I love engineers, I count myself as one – even though my years in management has dulled my skills and largely gotten me excommunicated from the guild. While scientists are largely idea people, engineers fix things, make ideas work and generally have powered the advancement of mankind through innovation, creativity and bullheaded stubbornness when faced with seemingly intractable and unsolvable problems.
And if you think engineers need college degrees, you have never been stuck, sweating over a hay baler that has stopped knotting the sisal rope that holds the compressed bales together – in the 100-degree heat/90% humidity August afternoon in a Mississippi hay field with 20 acres of hay on the ground and thunderstorms building in the west. You don’t have time to call a service tech or some asinine help line, you start taking sheet metal covers off, figuring out how every part is supposed to function, and you set about fixing it.
The problem with engineers is that they like to engineer. That’s what they do, and most are perfectionists who just want to deliver the best solution possible. In that mindset the motivation, is to shave off every sharp edge to get the optimal solution.
But there is a curve that represents the process of process and product development, one I have always called the DCC or the “Double Crap Curve” (also known as the “Oh, Shit!” Curve). This curve has a peak, a breakover point between cost and functionality. Stop short of that point and you have a suboptimal process or product (otherwise known as “crap”), go past that point and you have a brittle product or process that is too expensive to use or for a customer to purchase (coincidentally, also called “crap”).
Finding that sweet spot is the nirvana of any technology effort.
The most difficult task I have ever had is to get good engineers to recognize when they reach the breakover point and stop engineering.

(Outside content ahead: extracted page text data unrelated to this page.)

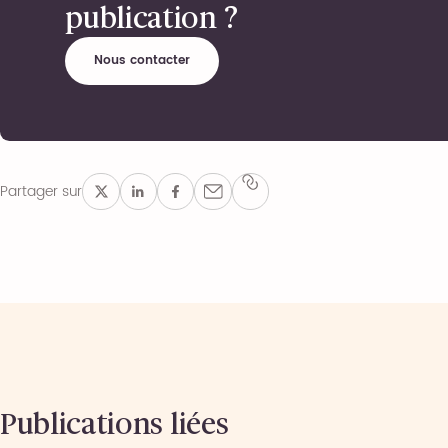
publication ?
Nous contacter
Partager sur
Publications liées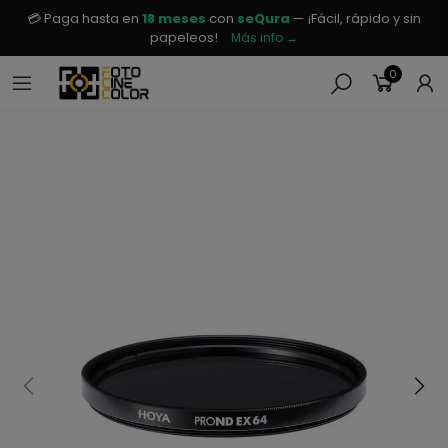
💳 Paga hasta en
18 meses
con
seQura
— ¡Fácil, rápido y sin
papeleos!
Más info →
0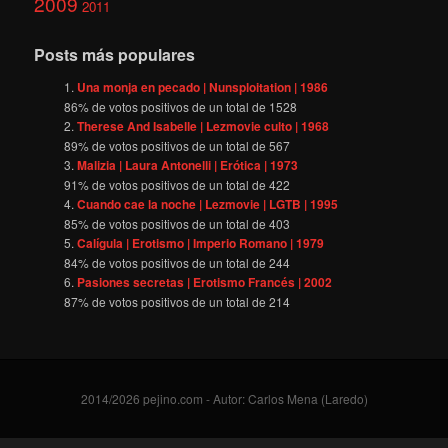
2009
2011
Posts más populares
Una monja en pecado | Nunsploitation | 1986
86
% de votos positivos de un total de
1528
Therese And Isabelle | Lezmovie culto | 1968
89
% de votos positivos de un total de
567
Malizia | Laura Antonelli | Erótica | 1973
91
% de votos positivos de un total de
422
Cuando cae la noche | Lezmovie | LGTB | 1995
85
% de votos positivos de un total de
403
Calígula | Erotismo | Imperio Romano | 1979
84
% de votos positivos de un total de
244
Pasiones secretas | Erotismo Francés | 2002
87
% de votos positivos de un total de
214
2014/2026 pejino.com - Autor: Carlos Mena (Laredo)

People commonly use the term “social engineering” to describe how people in power tend to tinker with society and culture. A most inexact “science”, this process is based on “soft sciences”, and is something more akin to witch doctoring or alchemy.
Best conducted in Petri dishes, it is more art than science, more experimental than experiential, but it follows the same curve as the more reality-based, natural law bound, engineering processes. Stop short and you have a suboptimal society (i.e., anarchy), go too far and you have a brittle society held together with force (authoritarianism).

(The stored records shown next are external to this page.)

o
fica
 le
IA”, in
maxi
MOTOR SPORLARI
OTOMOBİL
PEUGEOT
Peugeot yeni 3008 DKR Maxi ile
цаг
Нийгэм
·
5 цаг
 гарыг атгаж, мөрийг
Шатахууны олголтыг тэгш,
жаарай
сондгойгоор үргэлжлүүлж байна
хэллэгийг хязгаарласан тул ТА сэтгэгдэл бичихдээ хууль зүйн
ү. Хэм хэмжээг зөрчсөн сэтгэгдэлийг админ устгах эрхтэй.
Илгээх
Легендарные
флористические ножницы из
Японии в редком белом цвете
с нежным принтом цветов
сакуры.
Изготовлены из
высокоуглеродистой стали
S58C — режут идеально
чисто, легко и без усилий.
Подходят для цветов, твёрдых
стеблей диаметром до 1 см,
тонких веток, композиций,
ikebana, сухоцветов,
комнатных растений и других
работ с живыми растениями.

But America isn’t a Petri dish. It isn’t a controlled environment where variables can be managed. It has more in common with a Mississippi hay field on a hot and humid August day than an air conditioned, sterile, Class 4 bio lab in Wuhan.
Given the degree of multivariate influences and entropy a free society must withstand, one could legitimately wonder how such a process could ever exist, much less prosper without the gears grinding to a halt. How in hell could America ever be expected to find and maintain the breakover point?
America has a constitution that provides the answer to reaching that breakover point, no matter how much the curve shifts right or left, up or down.
Like the example of the broken Mississippi hay baler, it is a process of individual citizen engineers, each with their own skills and experiences, grabbing a pair of Vice Grips, a hammer or two, maybe a pipe wrench and once everything is beaten and bent back into the right shape, dragging a Lincoln generator powered welder to the field, and stitching it all back together so everybody can get back to work and get the necessary jobs done before the hay on the ground gets wet.
While both engineers and scientists have their value, America works best when the problems are solved by the people in the field, not the people in the labs. America has always been a “dirt under the fingernails” country, one not enslaved to the technocrats in lab coats.
The sooner we recognize that, the sooner we get back to the sweet spot on the Double Crap Curve.
Also, not one enslaved by politicians in suits and ties who are decades away from doing any manual labor!